The mammalian target of rapamycin (mTOR) is a central regulator of cell growth, metabolism, and angiogenesis and an emerging target in cancer research. High throughput screening (HTS) of our compound collection led to the identification of 3-(4-morpholin-4-yl-1-piperidin-4-yl-1H-pyrazolo[3,4-d]pyrimidin-6-yl)phenol (5a), a modestly potent and nonselective inhibitor of mTOR and phosphoinositide 3-kinase (PI3K). Optimization of compound 5a, employing an mTOR homology model based on an X-ray crystal structure of closely related PI3Kgamma led to the discovery of 6-(1H-indol-5-yl)-4-morpholin-4-yl-1-[1-(pyridin-3-ylmethyl)piperidin-4-yl]-1H-pyrazolo[3,4-d]pyrimidine (5u), a potent and selective mTOR inhibitor (mTOR IC(50) = 9 nM; PI3Kalpha IC(50) = 1962 nM). Compound 5u selectively inhibited cellular biomarker of mTORC1 (P-S6K, P-4EBP1) and mTORC2 (P-AKT S473) over the biomarker of PI3K/PDK1 (P-AKT T308) and did not inhibit PI3K-related kinases (PIKKs) in cellular assays.
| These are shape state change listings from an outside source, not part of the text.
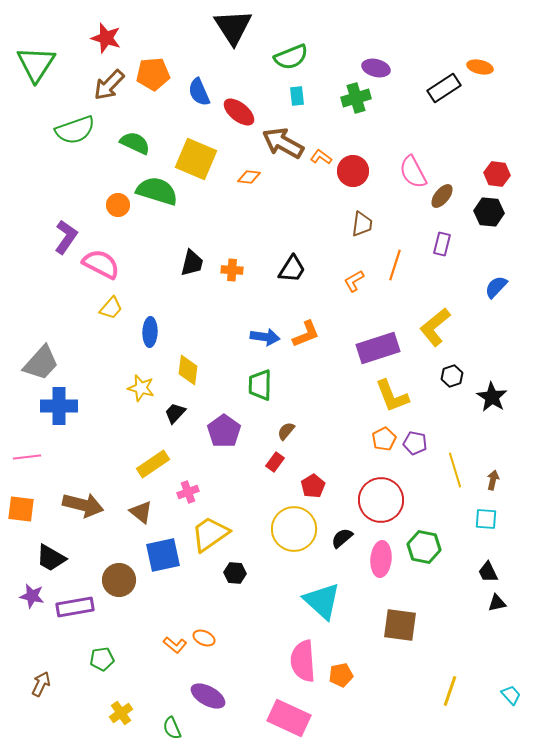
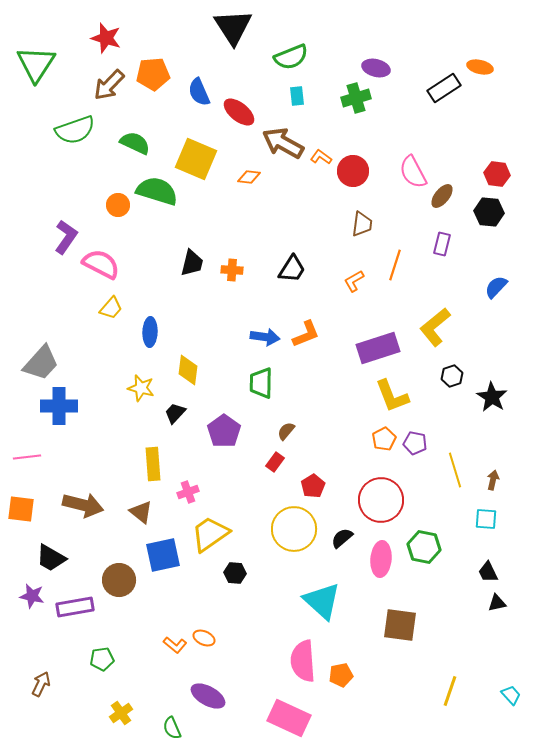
green trapezoid at (260, 385): moved 1 px right, 2 px up
yellow rectangle at (153, 464): rotated 60 degrees counterclockwise
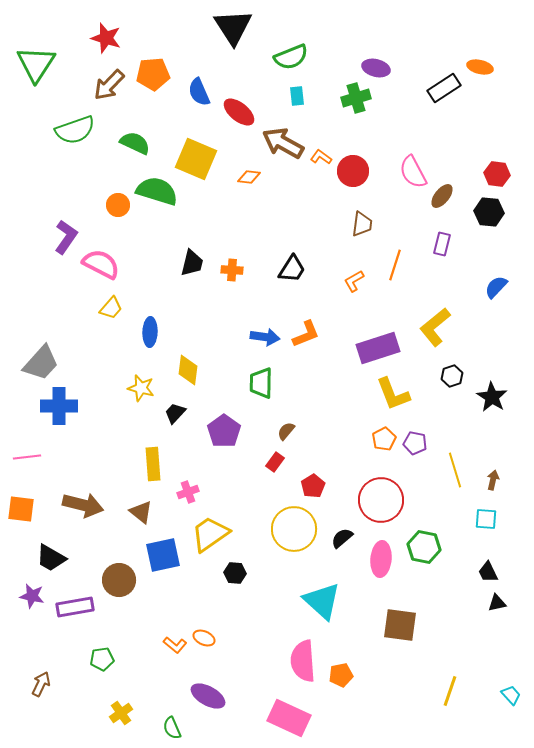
yellow L-shape at (392, 396): moved 1 px right, 2 px up
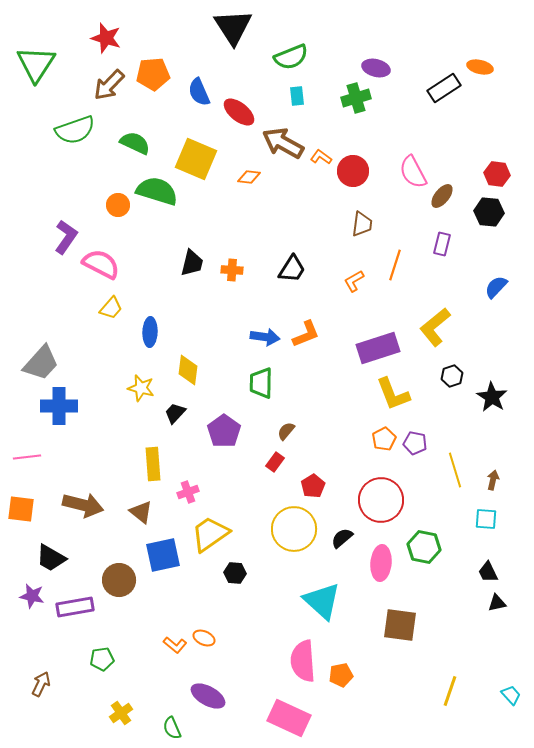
pink ellipse at (381, 559): moved 4 px down
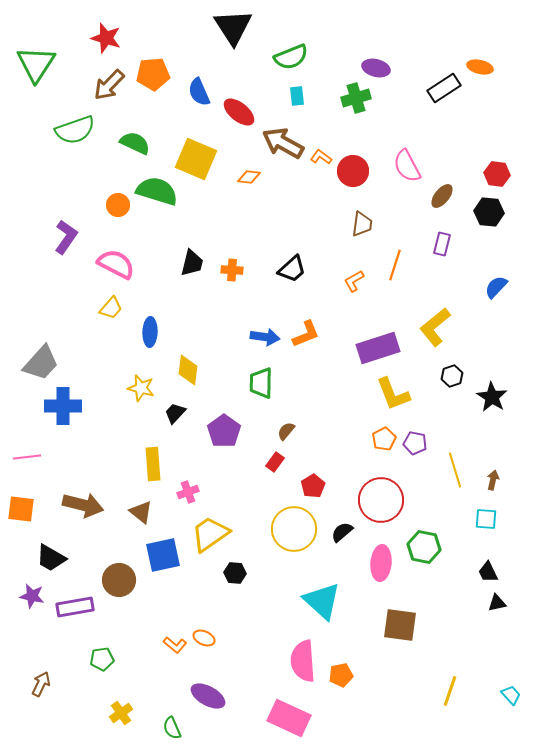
pink semicircle at (413, 172): moved 6 px left, 6 px up
pink semicircle at (101, 264): moved 15 px right
black trapezoid at (292, 269): rotated 16 degrees clockwise
blue cross at (59, 406): moved 4 px right
black semicircle at (342, 538): moved 6 px up
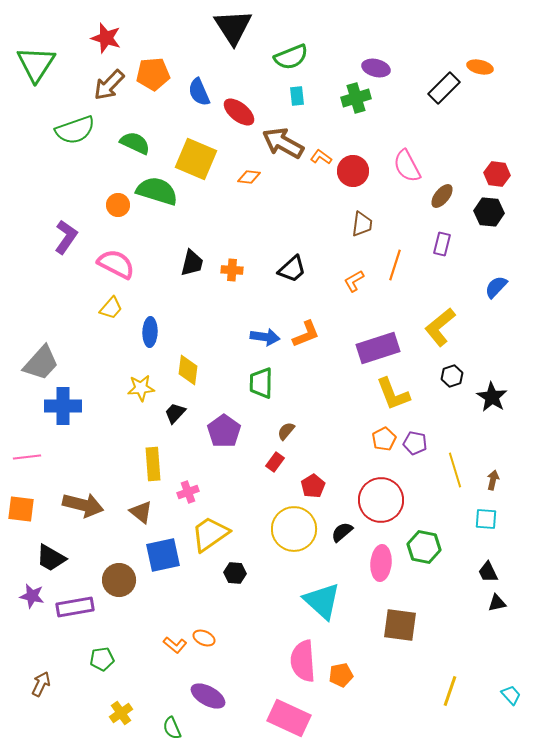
black rectangle at (444, 88): rotated 12 degrees counterclockwise
yellow L-shape at (435, 327): moved 5 px right
yellow star at (141, 388): rotated 20 degrees counterclockwise
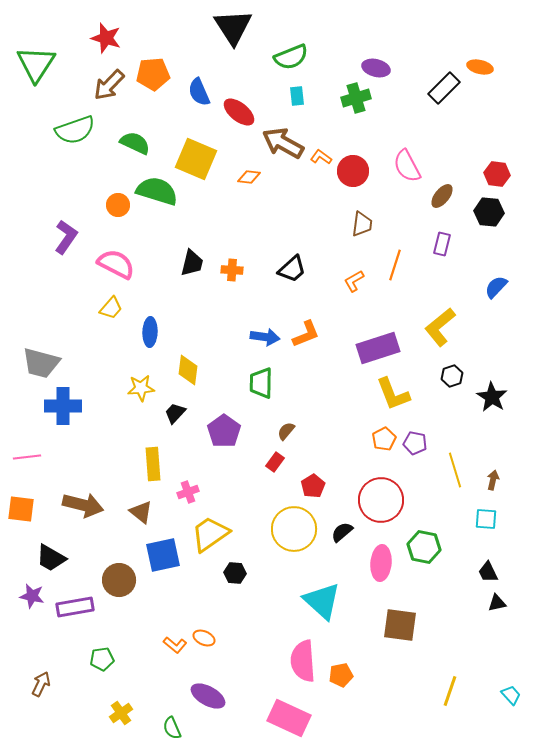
gray trapezoid at (41, 363): rotated 63 degrees clockwise
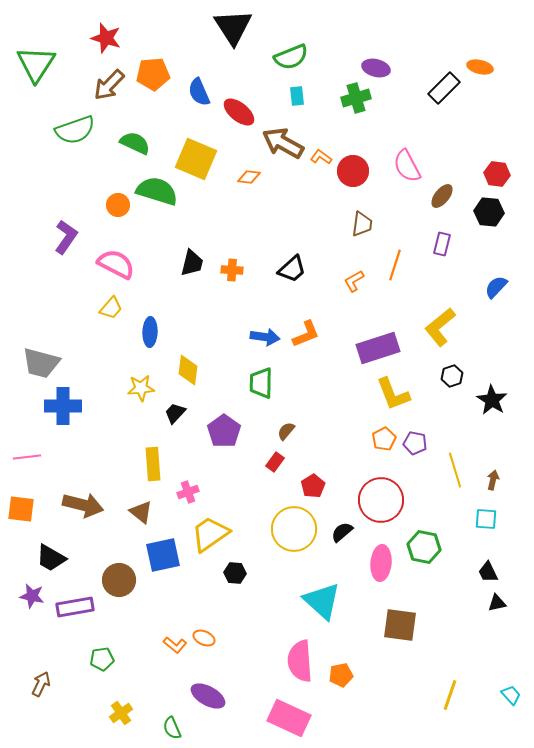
black star at (492, 397): moved 3 px down
pink semicircle at (303, 661): moved 3 px left
yellow line at (450, 691): moved 4 px down
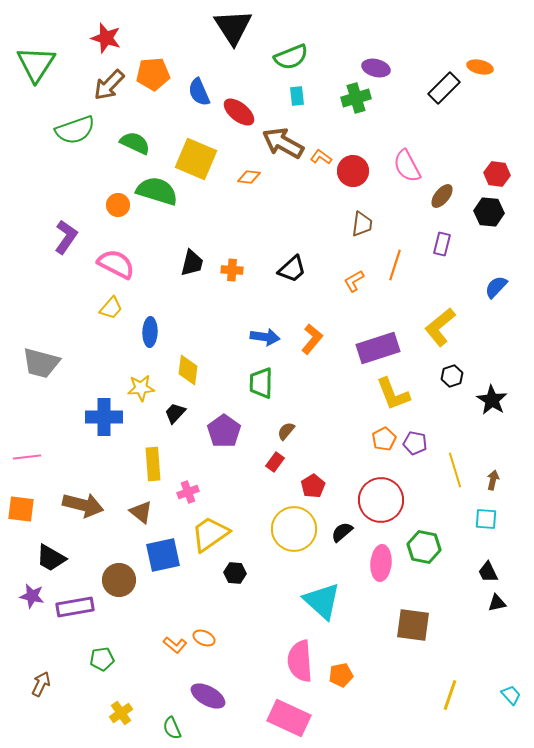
orange L-shape at (306, 334): moved 6 px right, 5 px down; rotated 28 degrees counterclockwise
blue cross at (63, 406): moved 41 px right, 11 px down
brown square at (400, 625): moved 13 px right
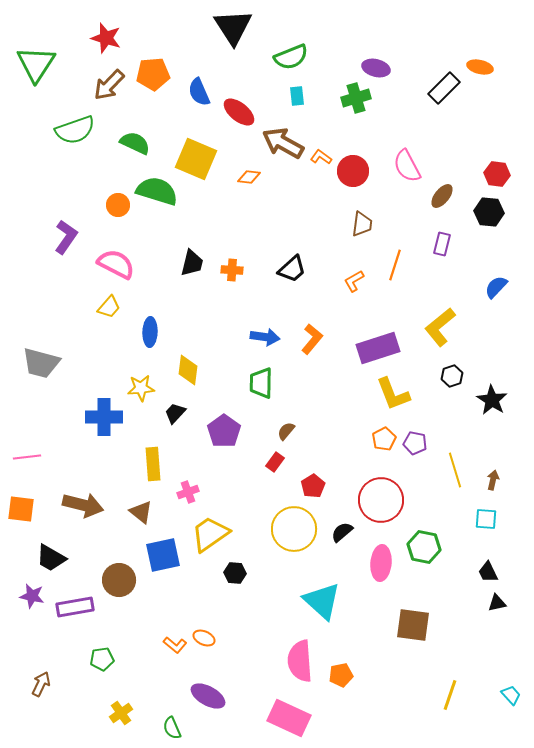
yellow trapezoid at (111, 308): moved 2 px left, 1 px up
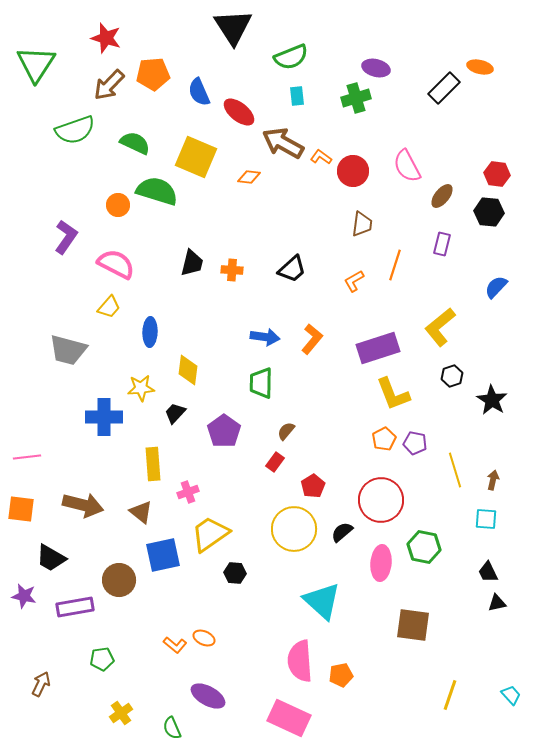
yellow square at (196, 159): moved 2 px up
gray trapezoid at (41, 363): moved 27 px right, 13 px up
purple star at (32, 596): moved 8 px left
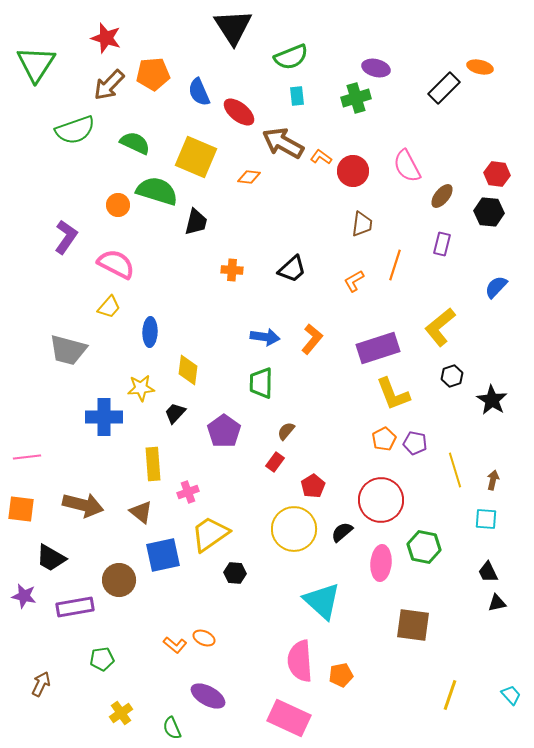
black trapezoid at (192, 263): moved 4 px right, 41 px up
These pyrazolopyrimidines represent an exciting new series of mTOR-selective inhibitors with potential for development for cancer therapy.

ATP-competitive inhibitors of the mammalian target of rapamycin: design and synthesis of highly potent and selective pyrazolopyrimidines.

The mammalian target of rapamycin (mTOR), a central regulator of growth, survival, and metabolism, is a validated target for cancer therapy. Rapamycin and its analogues, allosteric inhibitors of mTOR, only partially inhibit one mTOR protein complex. ATP-competitive, global inhibitors of mTOR that have the potential for enhanced anticancer efficacy are described. Structural features leading to potency and selectivity were identified and refined leading to compounds with in vivo efficacy in tumor xenograft models.